Hypersensitivity: Hypersensitivity reactions, including cutaneous flushing, pruritus, rash, fever, facial oedema, gastrointestinal distress, dyspnoea, tinnitus and impairment of vision have been reported. Extreme flushing of the skin with intensed generalised pruritus is the most frequent reported hypersensitivity reaction to the drug. Haemoglobinuria and asthma have also been reported rarely. If evidence of hypersensitivity occurs during quinine therapy, the drug should be discontinued.

Carcinogenicity and Mutagenicity: Tests have not shown quinine to be carcinogenic or mutagenic although in in-bred strains of mice studies have shown an increase in the SCEs per cell, positive micronucleus test results and an increase in chromatid breaks in chromosome aberration tests.

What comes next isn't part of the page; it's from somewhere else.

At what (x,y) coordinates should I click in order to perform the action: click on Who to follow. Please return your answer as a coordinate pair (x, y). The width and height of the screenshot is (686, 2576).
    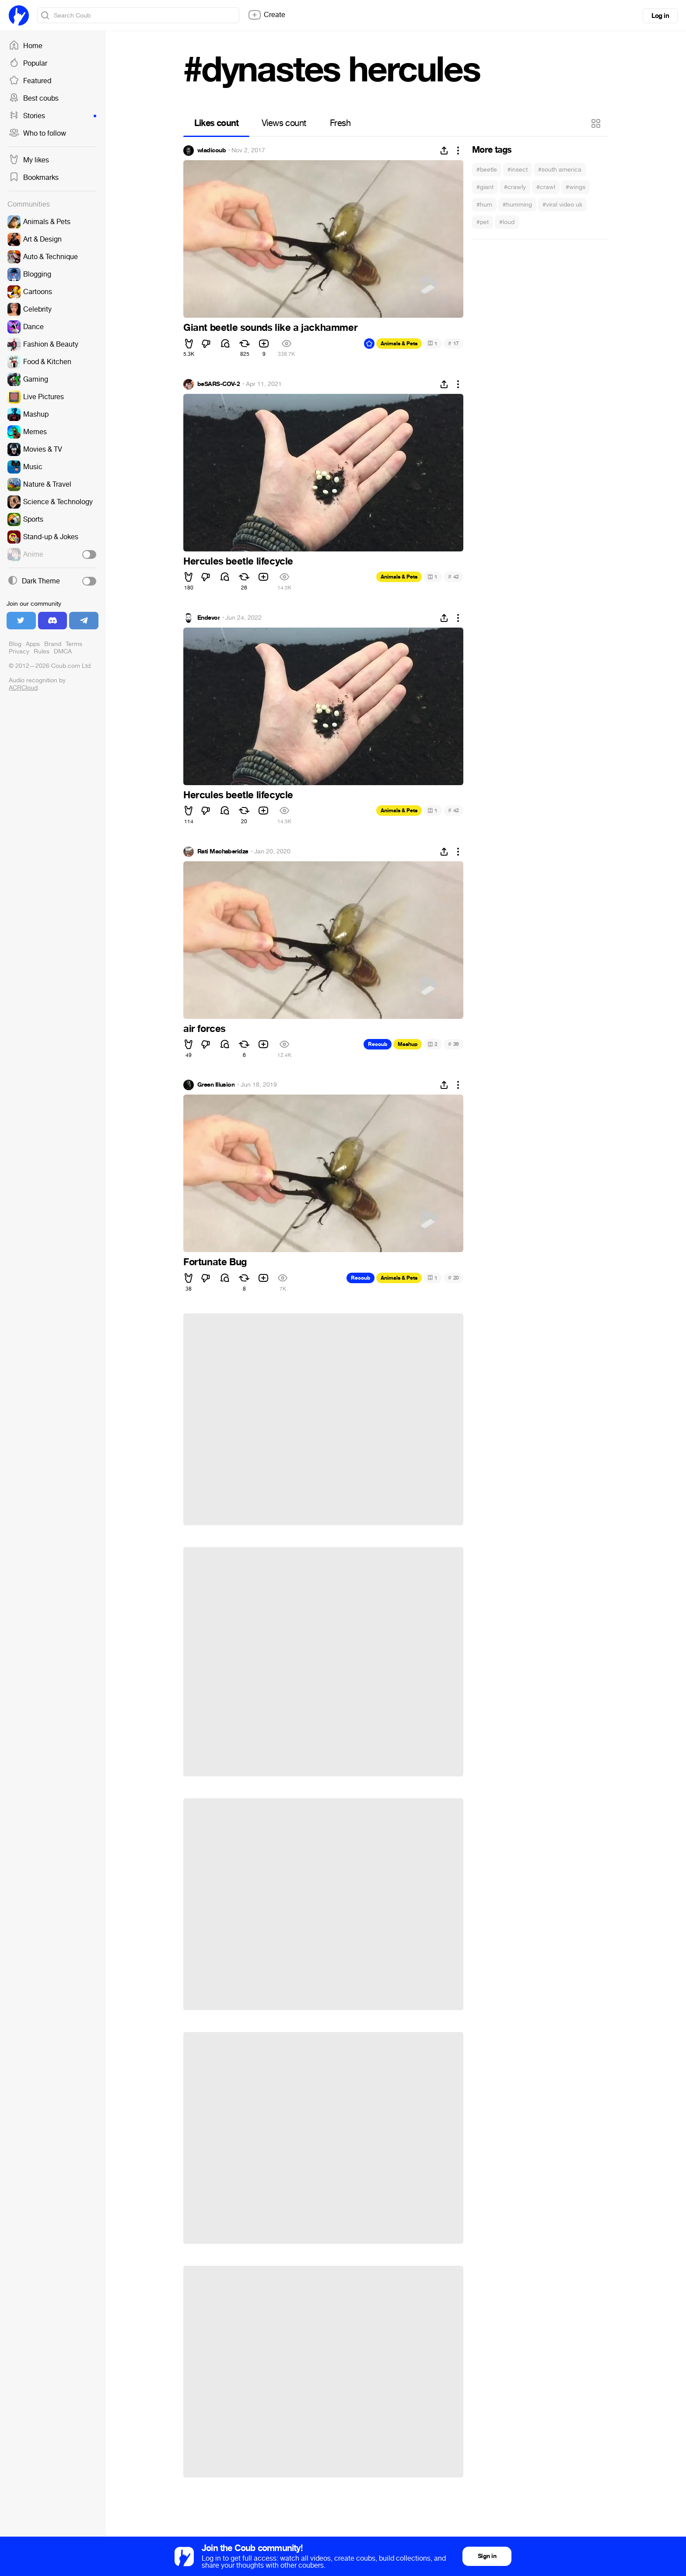     Looking at the image, I should click on (37, 133).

Use in pregnancy: Category D. The use of antimalarial drugs in the treatment of malaria is accepted because the small risk to the foetus is outweighed by the benefits to the mother and the foetus. Prophylaxis in high risk situations is also justified. In high doses quinine causes fetal injuries in the form of deafness, development disturbances and malformations of the extremities and cranium in both animals and humans. Its ability to induce uterine contractions also constitutes a risk of abortion.

Use in lactation: Quinine is excreted in breastmilk in small concentrations and caution should be exercised during breastfeeding.